# Adding a Linear Trend Line to a Chart

August 30, 2011 42 Comments

I must admit, I have long lamented that Web Intelligence doesn’t have built in trend lines for charts. Of course, that doesn’t mean you can have one. You just have to build it manually, and that can be a lot of work. So this post is about how to do a linear trend line, also known as a Linear Regression. This technique makes extensive use of Calculation Contexts.

We’ll use the eFashion universe for this example, so you can follow along with all the steps. Start by creating a query with Store name, Year, Month name, and Sales revenue. Run the query, and remove Store name and Year from the block, and put a custom sort on Month name to get the months in chronological order. Finally, add report filters for Store name and Year to the Report Filter toolbar. Your report should now look like this.

OK, let’s get started. We’ll need to create quite a few variables along the way.

1. Create a variable called “n”. This will simply calculate the number of values in the block. So the formula is as follows:

=Count([Month Name])In Block

Add this new variable to the block, and verify that it shows 12 on every row.

2. The next variable simply numbers the rows in the block, so we’ll call it “x” as it numbers the values along the X axis of the chart. The formula for this one is:

=Sum(RunningCount([Month Name]))

If you add [Line Num] to the block, it should number the rows, 1 – 12.

3. Now we get into the heavy calculations. Call the next variable “a” with the following formula:

=(Sum([x] * [Sales revenue]) In Block * [n] In Block) – (Sum([x]) In Block * Sum([Sales revenue]) In Block)

You can add the [a] variable to the block, just to verify that you get the same number on each row. Notice the “In Block” context used several times in this formula. In Block is an output context operator that tells the formula to output one number for the entire block.

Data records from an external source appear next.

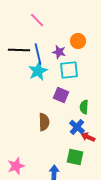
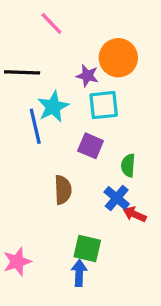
orange circle: (78, 41) -> (118, 58), size x1.5
blue line: (38, 54) -> (35, 126), moved
green square: (75, 157) -> (87, 249), moved

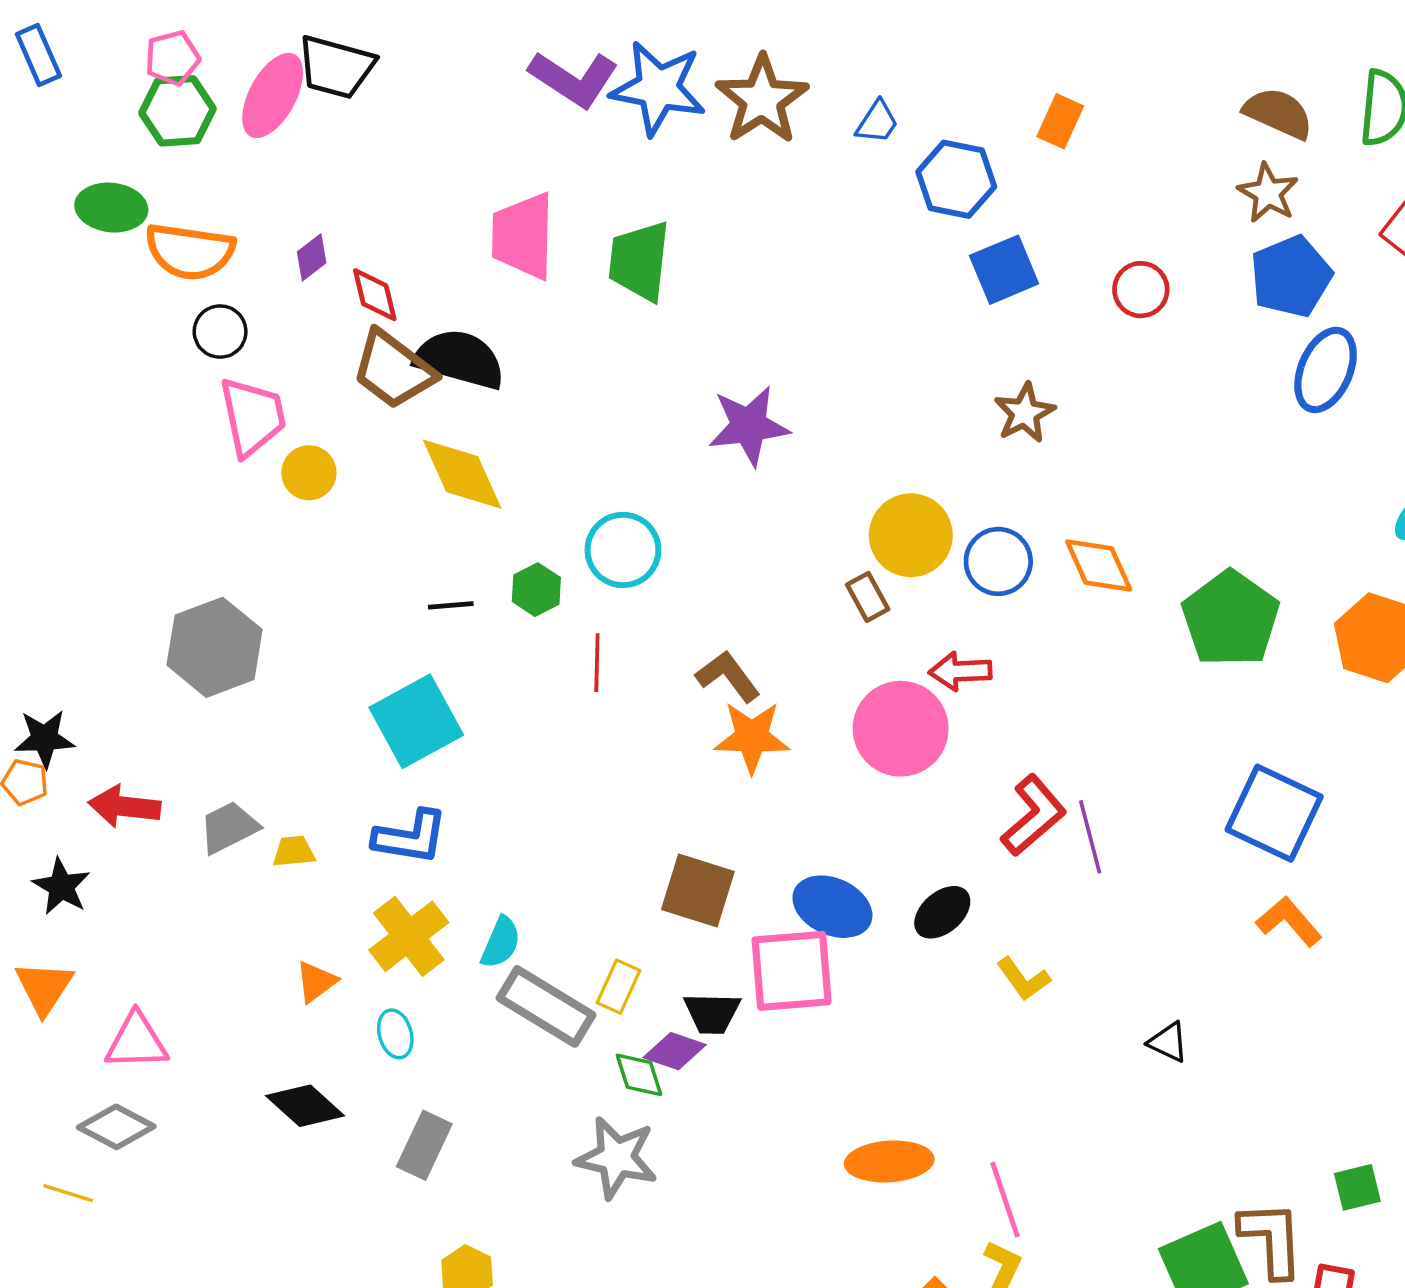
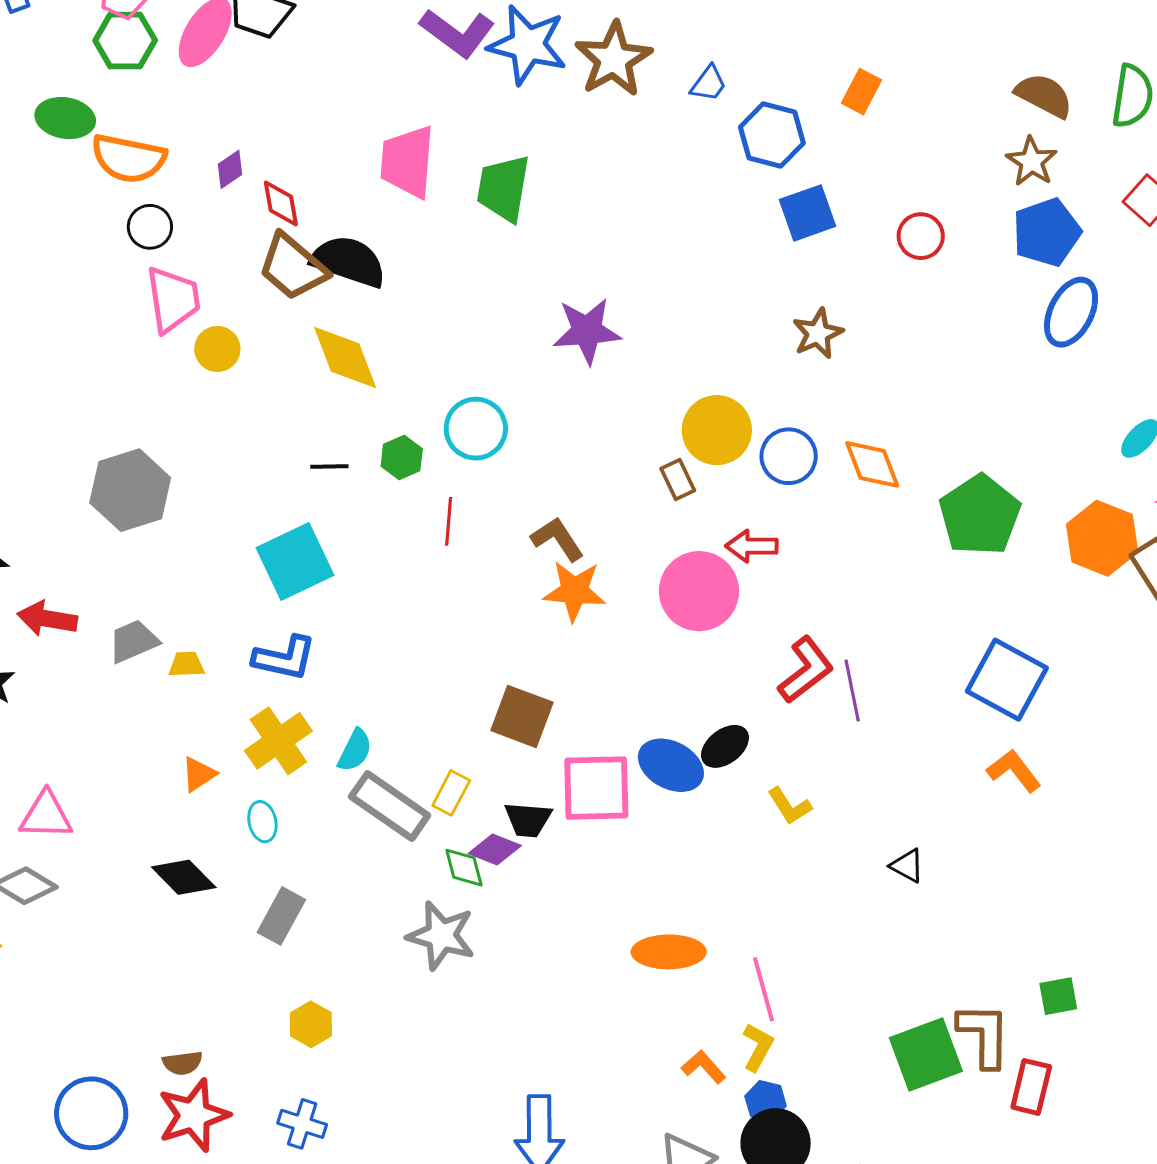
blue ellipse: (832, 907) -> (671, 765), moved

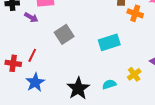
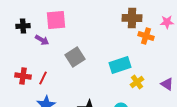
red cross: (13, 63) -> (23, 76), moved
yellow cross: (134, 74) -> (137, 82), moved

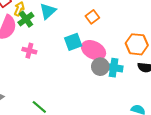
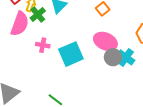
cyan square: (73, 42) -> (71, 54), moved, size x1.4
cyan cross: (114, 68) -> (126, 57), turned 30

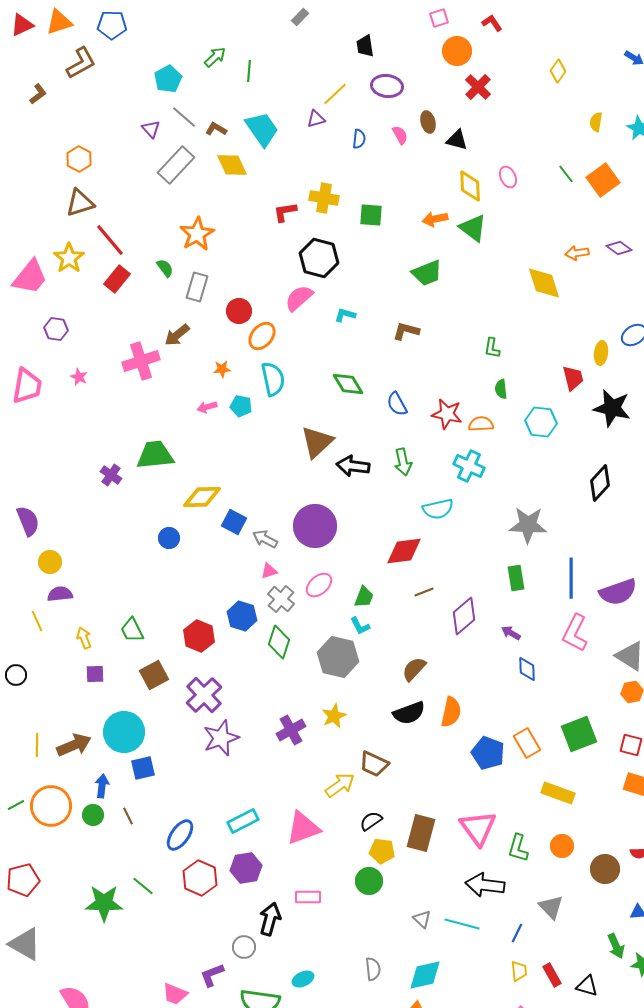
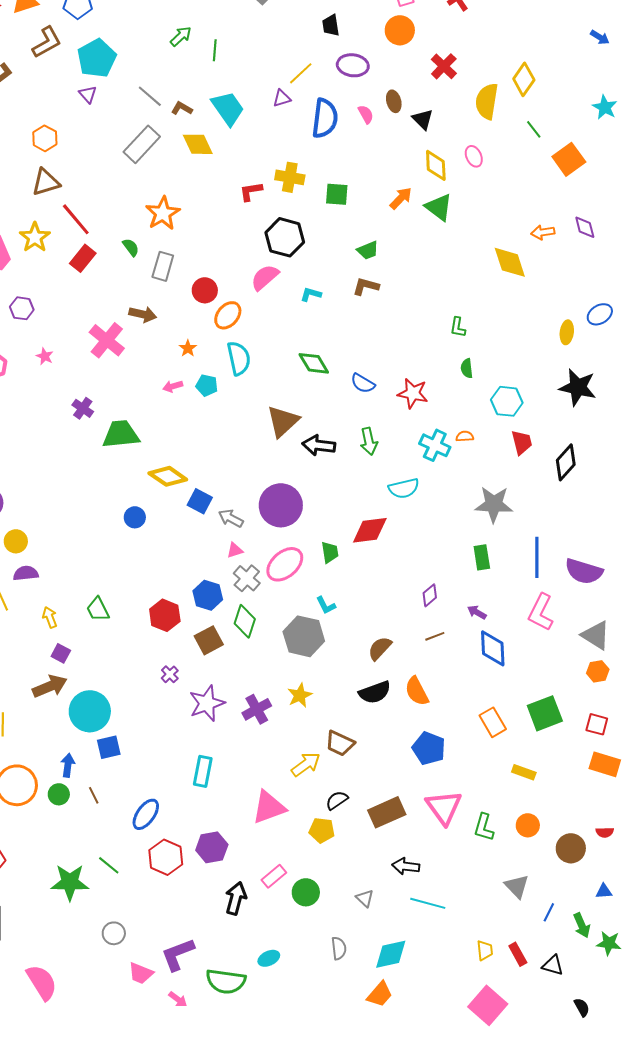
orange circle: (457, 51) -> (400, 30), moved
yellow diamond: (558, 71) -> (524, 79), moved, size x1.4
cyan pentagon: (168, 79) -> (97, 58), moved, size x1.4
yellow semicircle: (596, 122) -> (487, 101), moved, size x1.8
purple triangle: (151, 129) -> (88, 94), moved
blue semicircle: (359, 139) -> (325, 118), size x2.0
black triangle: (457, 140) -> (423, 119), turned 30
green line: (566, 174) -> (534, 129), moved
orange arrow: (435, 219) -> (401, 198), turned 145
purple diamond: (619, 248) -> (585, 227), turned 40
green trapezoid: (427, 273) -> (368, 250), moved, size x0.7
brown L-shape: (406, 331) -> (366, 286), moved
brown arrow: (177, 335) -> (143, 314), turned -128
pink cross: (141, 361) -> (107, 340), turned -33
orange star: (222, 369) -> (188, 348), turned -30
red trapezoid: (573, 378) -> (522, 442), moved
blue semicircle: (397, 404) -> (363, 383), turned -30
orange semicircle: (481, 424) -> (465, 436), moved, size x0.7
purple cross: (111, 475) -> (83, 408), moved
yellow diamond: (202, 497) -> (168, 476), turned 36
pink ellipse: (319, 585) -> (285, 564), size x1.4
brown line: (424, 592) -> (435, 636), moved
purple semicircle: (618, 592) -> (584, 571), turned 36
green trapezoid: (364, 597) -> (330, 552), moved, turned -30
purple diamond: (464, 616) -> (430, 595), size x0.6
blue diamond: (527, 669) -> (493, 648), size x1.5
purple square: (95, 674) -> (61, 653), turned 30
brown square: (154, 675) -> (209, 640), moved
purple cross: (204, 695) -> (170, 674), size x0.5
orange semicircle: (451, 712) -> (417, 691), turned 140
purple star: (221, 738) -> (207, 703), moved
brown arrow: (74, 745) -> (50, 686), moved
blue pentagon: (488, 753) -> (429, 748), moved
yellow rectangle: (558, 793) -> (524, 772), size x0.7
cyan rectangle: (243, 821) -> (203, 771), moved, turned -52
brown rectangle: (421, 833) -> (387, 812), turned 51
yellow pentagon: (382, 851) -> (322, 830), moved
green circle: (369, 881) -> (306, 892), moved
black arrow: (485, 885) -> (406, 866), moved, size x0.7
pink rectangle: (308, 897) -> (274, 876), turned -40
gray triangle: (422, 919) -> (365, 898), moved
blue line: (517, 933) -> (549, 912), moved
gray circle: (244, 947) -> (114, 933), moved
purple L-shape: (212, 975) -> (178, 954), size x1.4

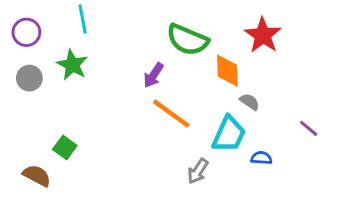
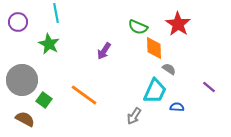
green semicircle: (187, 40) -> (138, 27), moved, size x0.7
gray circle: (29, 78) -> (22, 80), moved, size x1.8
orange line: (171, 114) -> (84, 95), moved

This is why we get the same value on each row.

4. Moving along in order, let’s call the next variable “b”, with the following formula:

=([n] * [n] * (Sum([x] * [x]) In Block / [n] – (Average([x]) In Block * Average([x]) In Block)))

The first part of this formula multiplies the squares of [n] and [x], outputing one number for the block, dividing it by the number of values in the block. It divides that by the number of values minus the square of the average [x] values. Sound confusing? Trust me, we’re on the right path, but we’re not done yet.

5. OK, this brings us to the next variable, which we’ll call “c”. This one is pretty simple:

=[a]/[b]

Of course, since both [a] and [b] return one value for all rows, we can expect [c] to return one value for all rows.

6. We’re in the home stretch now. Add another variable, called “d”, with the following formula:

=(Average([Sales revenue]) – [c] * Average([x])) In Block

Again, this one should return one value for all rows. Any time you see “In Block” as the output context for a block, you can expect it to return one value for all rows.

7. OK, one final variable! We’ll call this last variable “Trend”. This one has the following formula:

=[d] + [c] * [x]

That’s all the variables we need. We are now ready to plot this on a chart. So, remove everything from the block except the Month name, Sales revenue, and Trend objects. Finally, turn the block into a line chart, and format as desired. You should end up with something like this:

As you select different years, or stores, from the filters, above, the trend line will adjust accordingly.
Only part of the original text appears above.